What you will do: The data below needs to be returned exactly, line for line.

++++ Information ++++

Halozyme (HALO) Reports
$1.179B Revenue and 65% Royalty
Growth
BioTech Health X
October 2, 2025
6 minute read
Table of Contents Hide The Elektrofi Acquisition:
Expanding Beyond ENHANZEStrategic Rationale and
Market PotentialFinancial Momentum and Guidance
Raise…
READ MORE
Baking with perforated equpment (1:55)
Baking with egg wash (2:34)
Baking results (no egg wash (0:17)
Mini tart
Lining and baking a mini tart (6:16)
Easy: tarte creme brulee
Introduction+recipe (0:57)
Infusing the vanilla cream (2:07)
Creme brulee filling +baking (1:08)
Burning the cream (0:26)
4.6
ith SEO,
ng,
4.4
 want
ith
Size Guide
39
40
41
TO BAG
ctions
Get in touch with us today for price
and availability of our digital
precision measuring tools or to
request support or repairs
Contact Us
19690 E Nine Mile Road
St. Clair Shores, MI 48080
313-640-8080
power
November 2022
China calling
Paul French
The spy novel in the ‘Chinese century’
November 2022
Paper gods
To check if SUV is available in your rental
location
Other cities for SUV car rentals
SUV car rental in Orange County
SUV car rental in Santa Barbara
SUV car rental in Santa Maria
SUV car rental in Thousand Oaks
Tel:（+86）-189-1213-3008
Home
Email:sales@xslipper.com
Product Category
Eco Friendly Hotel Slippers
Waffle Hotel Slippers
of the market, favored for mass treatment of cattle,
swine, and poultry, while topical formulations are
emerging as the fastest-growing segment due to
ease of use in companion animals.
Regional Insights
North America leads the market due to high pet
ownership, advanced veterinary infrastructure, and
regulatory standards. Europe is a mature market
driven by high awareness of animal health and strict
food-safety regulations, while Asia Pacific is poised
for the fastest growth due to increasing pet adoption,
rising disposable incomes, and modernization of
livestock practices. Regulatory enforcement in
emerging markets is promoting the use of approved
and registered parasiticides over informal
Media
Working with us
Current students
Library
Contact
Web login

++++

Written answer:
Halozyme (HALO) Reports
$1.179B Revenue and 65% Royalty
Growth
BioTech Health X
October 2, 2025
6 minute read
Table of Contents Hide The Elektrofi Acquisition:
Expanding Beyond ENHANZEStrategic Rationale and
Market PotentialFinancial Momentum and Guidance
Raise…
READ MORE
Baking with perforated equpment (1:55)
Baking with egg wash (2:34)
Baking results (no egg wash (0:17)
Mini tart
Lining and baking a mini tart (6:16)
Easy: tarte creme brulee
Introduction+recipe (0:57)
Infusing the vanilla cream (2:07)
Creme brulee filling +baking (1:08)
Burning the cream (0:26)
4.6
ith SEO,
ng,
4.4
 want
ith
Size Guide
39
40
41
TO BAG
ctions
Get in touch with us today for price
and availability of our digital
precision measuring tools or to
request support or repairs
Contact Us
19690 E Nine Mile Road
St. Clair Shores, MI 48080
313-640-8080
power
November 2022
China calling
Paul French
The spy novel in the ‘Chinese century’
November 2022
Paper gods
To check if SUV is available in your rental
location
Other cities for SUV car rentals
SUV car rental in Orange County
SUV car rental in Santa Barbara
SUV car rental in Santa Maria
SUV car rental in Thousand Oaks
Tel:（+86）-189-1213-3008
Home
Email:sales@xslipper.com
Product Category
Eco Friendly Hotel Slippers
Waffle Hotel Slippers
of the market, favored for mass treatment of cattle,
swine, and poultry, while topical formulations are
emerging as the fastest-growing segment due to
ease of use in companion animals.
Regional Insights
North America leads the market due to high pet
ownership, advanced veterinary infrastructure, and
regulatory standards. Europe is a mature market
driven by high awareness of animal health and strict
food-safety regulations, while Asia Pacific is poised
for the fastest growth due to increasing pet adoption,
rising disposable incomes, and modernization of
livestock practices. Regulatory enforcement in
emerging markets is promoting the use of approved
and registered parasiticides over informal
Media
Working with us
Current students
Library
Contact
Web login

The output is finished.